Europe's Pirate Movie Production house has long been an innovator when it comes to integrating their web content with their video releases. Now, with Pirate TV, the artsy innovators have a new "channel" by which they can communicate fun, progression and behind-the-scenes weirdness. Says über-Pirate Gigi Rüf:
"Pirate TV is on air with the current and never-ending bounty hunt of the making of a snowboard film to the escaping journeys we put ourself on. To not get totally lost on the sea of information, we structured the content through a few channels. For example, you can check out 4funfun, where I am hitting up any lift-run with friends or locals. Other channels are more informative through personal portraits of snowboarding today."

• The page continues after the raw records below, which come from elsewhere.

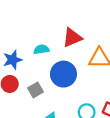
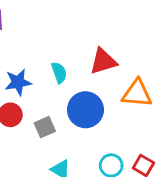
cyan semicircle: (41, 49) -> (59, 73), turned 72

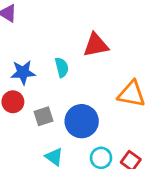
red triangle: (103, 61) -> (96, 45), moved
blue circle: (85, 110) -> (82, 121), moved

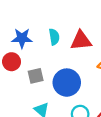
red triangle: (96, 45) -> (81, 41), moved

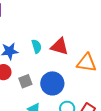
red triangle: (81, 41) -> (60, 47), turned 30

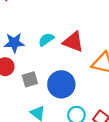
cyan semicircle: (37, 46) -> (46, 39), turned -112

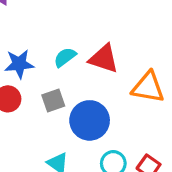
gray square: (30, 79) -> (53, 101), moved

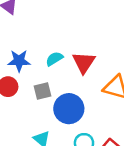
red triangle: (104, 59) -> (84, 62), turned 40

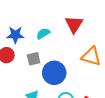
red triangle: (84, 62) -> (74, 24), moved

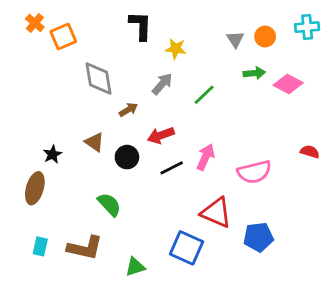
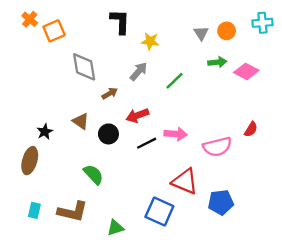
red semicircle: (310, 152) -> (251, 129), moved, turned 105
pink arrow: (206, 157) -> (176, 134), turned 70

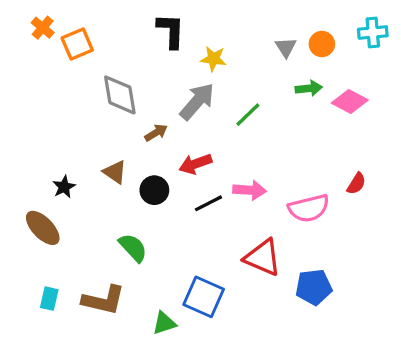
gray arrow: (139, 71) -> (197, 101), size x1.4
brown ellipse: (30, 161) -> (43, 228), turned -60
blue square: (159, 212) -> (204, 297), moved

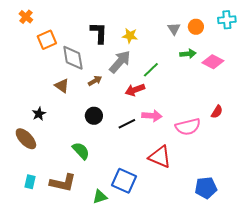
black L-shape: (171, 31) -> (99, 33), moved
orange square: (77, 44) -> (47, 40), moved
red arrow: (195, 164) -> (135, 90), moved
brown triangle: (115, 172) -> (62, 86), moved
blue pentagon: (314, 287) -> (206, 188), moved

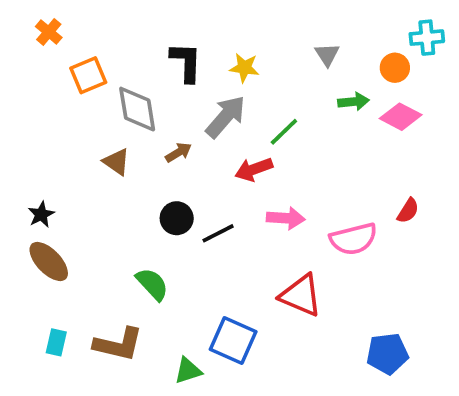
orange circle: (196, 27) -> (395, 68), moved
black star: (39, 114) -> (41, 214), moved
black line: (127, 124) -> (218, 233), moved

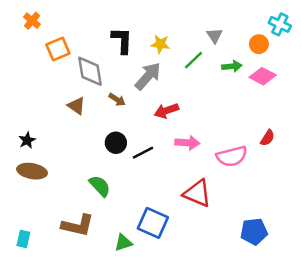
cyan cross: (427, 38) -> (280, 24), turned 30
green line: (284, 132) -> (194, 60), moved
brown arrow: (179, 152) -> (117, 100), turned 63
brown ellipse: (49, 261) -> (32, 171), turned -36
cyan rectangle: (56, 342) -> (23, 239), moved

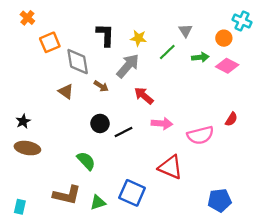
red arrow: (166, 111) -> (144, 96), turned 60
green triangle: (123, 243) -> (98, 202), moved

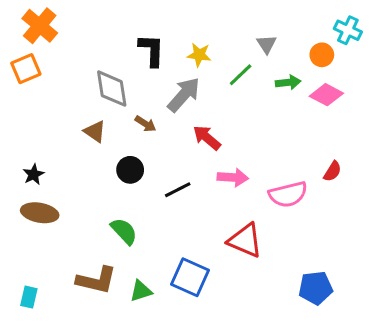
orange cross: (27, 18) -> (40, 26), size x1.6
orange square: (50, 42) -> (26, 69), moved
black circle: (100, 123) -> (130, 170), moved

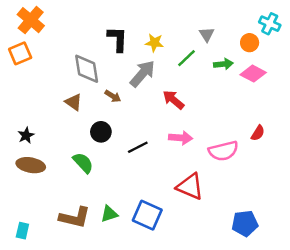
red arrow: (207, 138) -> (173, 100), moved
green semicircle: (124, 231) -> (83, 163), moved
green triangle: (141, 291) -> (109, 214), moved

We hit up photographer and top Pirate Tobias "Ludschi" Ludescher for a few insights into the new Pirate TV.
ESPN: How does Pirate TV differ from what you've always put on your site?
Ludschi: So far, we were focusing on the movie during the season and only updated the Internet community with the usual photo blogs. During the premiere season we pushed the "Pirate Logs" featuring quotes from all riders involved, recorded after the process. Our new approach is that clips are almost live, getting released a short time after the actual happening. Our different programs will feature various aspects of core snowboarding and its culture as well as the making of a movie production. Of course our goal is to add value to snowboarding.
Is it inspired by anything actually on television?
Not at all. We usually get inspiration from projects online as well as what's happening around us. Over here in Europe, most TV channels are selling the soul to the devil, not taking care of [their] power to educate viewers in a constructive dimension. Let's see if we're inspiring TV one day!
What's the best aspect of the new channel?
Viewers are able to follow their favorite rider and can stay up to date with the actual process of making the movie. We represent the counterpart of competitive snowboarding and will call attention to aspects dividing us [from] skiing and figure skating.
Do you think it will appeal to your regular core audience or maybe some new people?
Pirate TV should be very interesting to our usual audience, as well as new people outside the scene. The "Boardbagged" channel, for example, is focusing on traveling impressions and transports our hype for experiencing other countries and their cultures. "Behind the Spot" might be exotic for park kids, but should make them aware that there's usually a story behind those four seconds of action that ends up in the flick. Once the winter is over, we'll have off-snow content that will gain interest in other directions as well.